---- Information shown

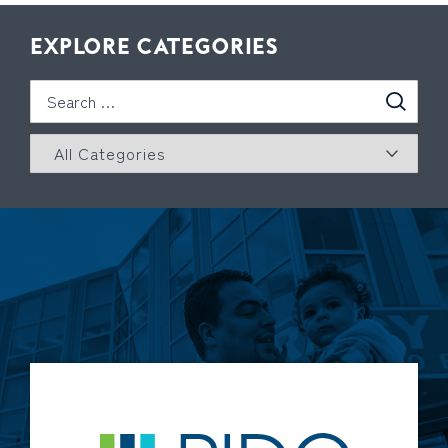
EXPLORE CATEGORIES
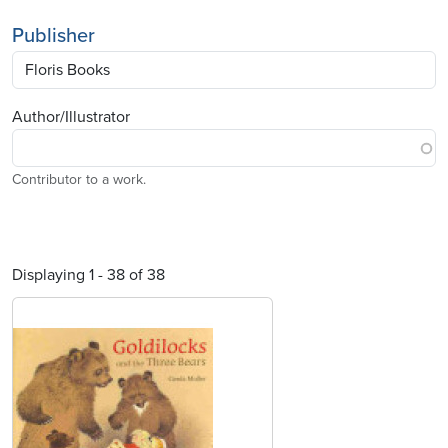
Publisher
Author/Illustrator
Contributor to a work.
Displaying 1 - 38 of 38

--------

Exercise brief:
Copy the records above exactly. Do not carry any picture into the copy.

Output of the task:
EXPLORE CATEGORIES
Publisher
Author/Illustrator
Contributor to a work.
Displaying 1 - 38 of 38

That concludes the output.